Dataset records:
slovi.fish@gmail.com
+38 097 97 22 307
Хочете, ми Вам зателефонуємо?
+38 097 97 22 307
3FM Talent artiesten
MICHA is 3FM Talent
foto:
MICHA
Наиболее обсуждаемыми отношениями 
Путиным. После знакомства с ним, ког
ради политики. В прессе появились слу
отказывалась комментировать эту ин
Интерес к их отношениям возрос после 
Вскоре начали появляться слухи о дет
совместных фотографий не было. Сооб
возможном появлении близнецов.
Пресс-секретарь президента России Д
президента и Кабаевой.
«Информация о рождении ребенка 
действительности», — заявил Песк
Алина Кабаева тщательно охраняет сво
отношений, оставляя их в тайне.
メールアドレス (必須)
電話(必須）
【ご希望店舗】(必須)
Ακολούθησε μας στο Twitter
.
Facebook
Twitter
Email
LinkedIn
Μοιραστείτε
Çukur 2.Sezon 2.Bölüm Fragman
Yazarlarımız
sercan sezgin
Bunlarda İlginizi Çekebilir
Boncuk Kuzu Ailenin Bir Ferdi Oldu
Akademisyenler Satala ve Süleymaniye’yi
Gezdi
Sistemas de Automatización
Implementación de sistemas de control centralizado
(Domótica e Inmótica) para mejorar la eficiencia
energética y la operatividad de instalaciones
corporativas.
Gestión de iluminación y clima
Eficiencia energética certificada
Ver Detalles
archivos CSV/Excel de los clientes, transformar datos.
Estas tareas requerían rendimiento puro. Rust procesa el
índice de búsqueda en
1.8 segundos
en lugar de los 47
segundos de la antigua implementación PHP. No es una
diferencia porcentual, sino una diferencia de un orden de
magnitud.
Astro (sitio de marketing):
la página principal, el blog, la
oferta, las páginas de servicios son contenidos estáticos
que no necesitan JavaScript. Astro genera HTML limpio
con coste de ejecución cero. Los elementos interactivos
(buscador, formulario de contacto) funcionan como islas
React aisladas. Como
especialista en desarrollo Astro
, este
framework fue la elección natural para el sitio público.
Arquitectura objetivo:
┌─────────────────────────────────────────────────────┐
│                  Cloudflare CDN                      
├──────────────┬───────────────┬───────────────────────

### PROBLEM TO SOLVE
If a line above holds the string "segundos", copy it out.

### EXERCISE RESPONSE
1.8 segundos
segundos de la antigua implementación PHP. No es una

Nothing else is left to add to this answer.